Asymptotically faster divmod and str(long) #47701

fredrikj · 2008-07-27T01:11:04Z

BPO	3451
Nosy	@tim-one, @mdickinson, @vstinner, @cfbolz, @ericvsmith, @IIIIllllIIIIllllIIIIllllIIIIllllIIIIll, @serhiy-storchaka
Files	div.py: python implementation of Newton division div_timings.txt: Comparison of performance between builtin and Newton-based divmod and str fast_div.py: Fast recursive division diff: division with Burnikel , Ziegler algorithm longobject2.diff longformat.diff: str(n) recursive algorithm longformat_BZ.diff: str(n) and BZ division algorithm

^{Note: these values reflect the state of the issue at the time it was migrated and might not reflect the current state.}

Show more details

GitHub fields:

assignee = None
closed_at = <Date 2021-04-13.15:47:42.644>
created_at = <Date 2008-07-27.01:11:04.477>
labels = ['interpreter-core', 'performance']
title = 'Asymptotically faster divmod and str(long)'
updated_at = <Date 2022-01-30.01:41:10.989>
user = 'https://bugs.python.org/fredrikj'

bugs.python.org fields:

activity = <Date 2022-01-30.01:41:10.989>
actor = 'tim.peters'
assignee = 'none'
closed = True
closed_date = <Date 2021-04-13.15:47:42.644>
closer = 'vstinner'
components = ['Interpreter Core']
creation = <Date 2008-07-27.01:11:04.477>
creator = 'fredrikj'
dependencies = []
files = ['10990', '10991', '11060', '11423', '11773', '13496', '13497']
hgrepos = []
issue_num = 3451
keywords = ['patch']
message_count = 26.0
messages = ['70309', '70313', '70316', '70325', '70326', '70702', '70704', '70719', '70720', '70776', '71010', '72772', '73698', '74679', '84105', '84702', '84704', '103028', '190407', '221270', '390940', '390966', '390968', '390971', '390972', '412121']
nosy_count = 10.0
nosy_names = ['tim.peters', 'mark.dickinson', 'pernici', 'vstinner', 'Carl.Friedrich.Bolz', 'eric.smith', 'fredrikj', 'steve21', 'xuanji', 'serhiy.storchaka']
pr_nums = []
priority = 'normal'
resolution = 'wont fix'
stage = 'resolved'
status = 'closed'
superseder = None
type = 'performance'
url = 'https://bugs.python.org/issue3451'
versions = ['Python 3.2']

fredrikj · 2008-07-27T01:11:01Z

A few weeks ago, I blogged about taking advantage of Karatsuba
multiplication and Newton's method to divide big integers quickly (some
of you may have read it, as it was posted to Daily Python-URL among
other places):

http://fredrik-j.blogspot.com/2008/07/making-division-in-python-faster.html

To summarize, this method blows the builtin division out of the water
already at ~(2000 digits)/(1000 digits).

The primary catch is that the result of the Newton division may be
slightly wrong (typically 1 ulp). However, a single extra multiplication
and a subtraction at the end allows one to compute a remainder, and
since the remainder must satisfy 0 <= r < q, the error is easily
corrected. From a quick test, the cost of the extra multiplication seems
to move the break-even point with the builtin division up to around
5000/2500 digits.

A pure Python implementation of divmod, with error correction based on
the remainder, can be found in this file:

http://www.dd.chalmers.se/~frejohl/code/libarith/libarith.py

(See the function idivmod)

Of particular note is that fast divmod gives a fast way to do radix
conversion, by recursively splitting the number in half. The function
numeral (see same .py file) does this, e.g:

>>> from time import clock
>>> a = 2**1257787-1
>>> t1=clock(); s1=str(a); t2=clock(); t2-t1
109.08065159119386
>>> t1=clock(); s2=numeral(a); t2=clock(); t2-t1
7.1394886780303182
>>> s1 == s2
True

(This recursive algorithm, by the way, is actually faster than str()
even with the slow builtin divmod.)

Would there be any interest in porting these algorithms to C and using
them in the standard Python long implementation?

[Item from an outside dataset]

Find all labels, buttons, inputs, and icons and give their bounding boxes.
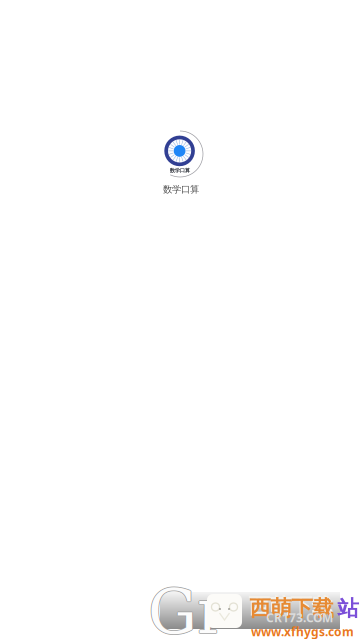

There are likely some problems that I have overlooked. A critical review
will be most welcome.

mdickinson · 2008-07-27T06:34:28Z

Would there be any interest in porting these algorithms to C and using
them in the standard Python long implementation?

Yes, definitely! Though it depends a little bit how much complication
is involved.

A subquadratic algorithm for converting strings to longs might also fit
well here.

Now I'm just waiting for you to propose an implementation of integer
square root :-).

fredrikj · 2008-07-27T07:07:39Z

Yes, definitely! Though it depends a little bit how much complication
is involved.

Not that much, I think, the pure Python version being just a few lines
of code (plus a few more lines of boilerplate). But I'm not too familiar
with converting Python to C myself, so I may underestimate the
difficulties. It might get a little more complicated if you want to
minimize temporary allocations, for example.

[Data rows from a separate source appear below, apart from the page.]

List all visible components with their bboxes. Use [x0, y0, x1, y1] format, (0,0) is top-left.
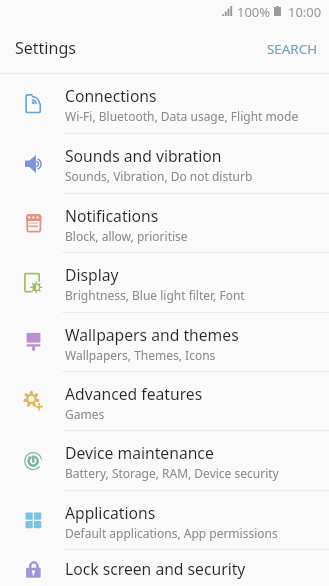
staticText: 10:00 [288, 3, 322, 21]
staticText: Advanced features [65, 383, 203, 404]
staticText: SEARCH [267, 40, 318, 58]
button[interactable]: Sounds and vibration [0, 134, 329, 193]
button[interactable]: Notifications [0, 194, 329, 252]
button[interactable]: Device maintenance [0, 431, 329, 490]
staticText: Games [65, 406, 105, 422]
button[interactable]: Lock screen and security [0, 539, 329, 586]
staticText: Display [65, 264, 119, 285]
button[interactable]: SEARCH [253, 27, 329, 71]
other: Display [23, 273, 43, 293]
staticText: Applications [65, 502, 156, 523]
staticText: Block, allow, prioritise [65, 228, 188, 244]
button[interactable]: Wallpapers and themes [0, 313, 329, 371]
staticText: Sounds and vibration [65, 145, 222, 166]
staticText: Wallpapers and themes [65, 324, 239, 345]
button[interactable]: Applications [0, 491, 329, 549]
staticText: Notifications [65, 205, 159, 226]
button[interactable]: Connections [0, 74, 329, 133]
button[interactable]: Display [0, 253, 329, 312]
other: Applications [23, 510, 43, 530]
other: Wallpapers and themes [23, 332, 43, 352]
staticText: Connections [65, 85, 157, 106]
staticText: Lock screen and security [65, 558, 246, 579]
staticText: Settings [15, 37, 76, 59]
staticText: Wallpapers, Themes, Icons [65, 347, 216, 363]
staticText: Wi-Fi, Bluetooth, Data usage, Flight mod… [65, 108, 299, 124]
other: Sounds and vibration [23, 154, 43, 174]
staticText: Sounds, Vibration, Do not disturb [65, 168, 253, 184]
other: Advanced features [23, 391, 43, 411]
other: Notifications [23, 213, 43, 233]
staticText: Default applications, App permissions [65, 525, 278, 541]
staticText: 100% [237, 3, 271, 21]
other: Lock screen and security [23, 559, 43, 579]
button[interactable]: Advanced features [0, 372, 329, 430]
other: Device maintenance [23, 451, 43, 471]
staticText: Device maintenance [65, 442, 214, 463]
staticText: Battery, Storage, RAM, Device security [65, 465, 279, 481]
other: Connections [23, 94, 43, 114]
staticText: Brightness, Blue light filter, Font [65, 287, 245, 303]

Now I'm just waiting for you to propose an implementation of integer
square root :-).

Yes, there is also code for fast (O(M(n)) integer square roots in
libarith.py. This function would be much less useful overall as a
builtin, though.

fredrikj · 2008-07-27T16:04:52Z

For your convenience, I have split the division and numeral code off to
a standalone .py file which I'm attaching here.

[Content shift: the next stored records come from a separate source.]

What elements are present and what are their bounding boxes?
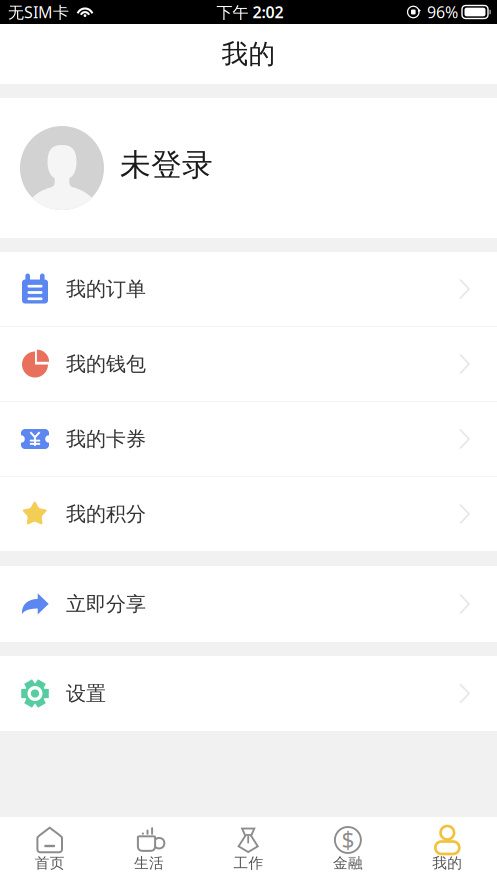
button[interactable]: 生活 [99, 817, 199, 883]
button[interactable]: 工作 [199, 817, 298, 883]
button[interactable]: 设置 [0, 656, 497, 731]
staticText: 我的积分 [66, 502, 146, 526]
staticText: 工作 [234, 854, 264, 872]
staticText: 我的 [432, 854, 462, 872]
staticText: 我的订单 [66, 277, 146, 301]
staticText: 金融 [333, 854, 363, 872]
staticText: 我的卡券 [66, 427, 146, 451]
button[interactable]: 我的订单 [0, 252, 497, 326]
button[interactable]: 未登录 [0, 98, 497, 238]
staticText: 无SIM卡 [8, 1, 69, 23]
button[interactable]: 首页 [0, 817, 99, 883]
button[interactable]: 我的卡券 [0, 402, 497, 476]
button[interactable]: 我的 [398, 817, 497, 883]
staticText: $ [341, 825, 354, 855]
staticText: 我的钱包 [66, 352, 146, 376]
staticText: 96% [427, 1, 458, 23]
staticText: 首页 [35, 854, 65, 872]
button[interactable]: 我的钱包 [0, 327, 497, 401]
staticText: 未登录 [120, 146, 213, 184]
staticText: 我的 [222, 38, 276, 70]
button[interactable]: 我的积分 [0, 477, 497, 551]
staticText: 立即分享 [66, 592, 146, 616]
button[interactable]: 立即分享 [0, 566, 497, 642]
button[interactable]: $ [298, 817, 398, 883]
staticText: 设置 [66, 681, 106, 706]
staticText: 生活 [134, 854, 164, 872]
staticText: 下午 2:02 [216, 1, 284, 23]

I also updated the remainder logic to use the default divmod instead of
repeated subtraction, which ensures worst-case performance similar to
the builtin divmod in the very unlikely case that div_newton would
return junk.

fredrikj · 2008-07-27T16:17:46Z

And here some timings on my laptop.

Both int->str and balanced division become faster somewhere between 1000
and 2000 digits. This is after editing the division benchmark to use
random numbers instead of exact powers of ten (interestingly causing a
bit of slowdown). String conversion might be a little slower for lengths
that aren't close to powers of two.

mdickinson · 2008-08-04T15:51:55Z

There's also the recursive division algorithm due
to Burnikel and Ziegler; this might be worth a look.
I think it's the same asymptotic complexity (constant
times karatsuba multiplication complexity), but may
turn out to be faster for one reason or another.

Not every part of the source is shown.